Funkzellenabfrage geht weiter: Jeder Berliner ist jedes Jahr zwei Mal verdächtig (Update)

Die umstrittene Massenüberwachung von Mobilfunk-Kommunikationsdaten geht in Berlin ungehindert weiter. Das geht aus Zahlen des Berliner Senats auf Antrag der Piratenfraktion hervor. Dadurch sollen überwiegend Diebstähle aufgeklärt werden, auch Drogendelikte werden mittels Funkzellenabfrage verfolgt.

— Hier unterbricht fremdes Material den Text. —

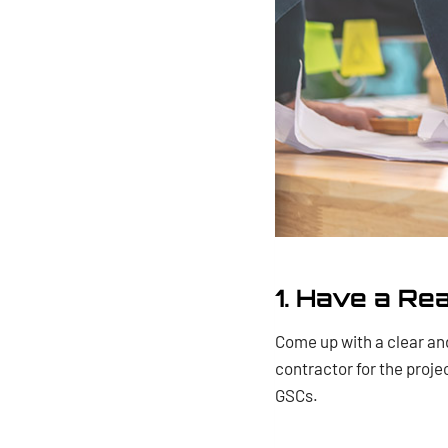
1. Have a Re
Come up with a clear and
contractor for the proje
GSCs.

Gestern wurden im Innenausschuss des Berliner Senats neue Zahlen zur Funkzellenabfrage der letzten vier Jahre veröffentlicht. Aus dem Scan der Tischvorlage für die Abgeordneten haben wir mal die Zahlen rauskopiert:

Anzahl Funkzellenabfragen

Zeitraum Verfahren mit FZA   durchgeführte FZA
2009 262 302
2010 278 338
2011 441 568
2012/01-07   128 200
Gesamt 1.109 1.408

 
Statistisch wird also in Berlin fast jeden Tag eine Funkzellenabfrage gemacht. Letztes Jahr waren die Zahlen besonders hoch.

Einzelfallauswertung

  • Verfahren 2009 bis 2012/04: 302
  • Datensätze: 6.619.155
  • Anschlussinhaberfeststellungen: 5.383
  • Verfahren mit neuen Ermittlungsanhalten: 116

Von 1.408 Funkzellenabfragen lieferte der Berliner Senat nur für 302 konkretere Informationen. Schon allein dabei wurden mehr als sechseinhalb Millionen Verbindungsdaten abgefragt. Hochgerechnet auf alle genannten Abfragen wären das mehr als 30 Millionen Datensätze.

Deliktsbereiche

Deliktsbereich Anzahl FZA
Qualifizierte Bandendelikte (§§ 243, 244 StGB)   215
Branddelikte (§§ 306 ff StGB) 33
Raub/Erpressung 31
Mord/Totschlag 15
Vergewaltigung 4
Betäubungsmitteldelikte 3
Schwerer Landfriedensbruch 1

 

Politisch begründet wird die Funkzellenabfrage immer wieder mit schwersten Straftaten gegen Leib, Leben oder die sexuelle Selbstbestimmung. In der Praxis fallen nur sechs Prozent aller Funkzellenabfragen unter diese Definition. Von den 302 „Einzelfallauswertungen“ sind nur 15 gegen Mord/Totschlag und vier gegen Vergewaltigung. Mehr als zwei Drittel der Funkzellenabfrage werden gegen Diebstahl und Einbrüche eingesetzt. Sogar gegen Drogen werden ganze Stadtteile gerastert.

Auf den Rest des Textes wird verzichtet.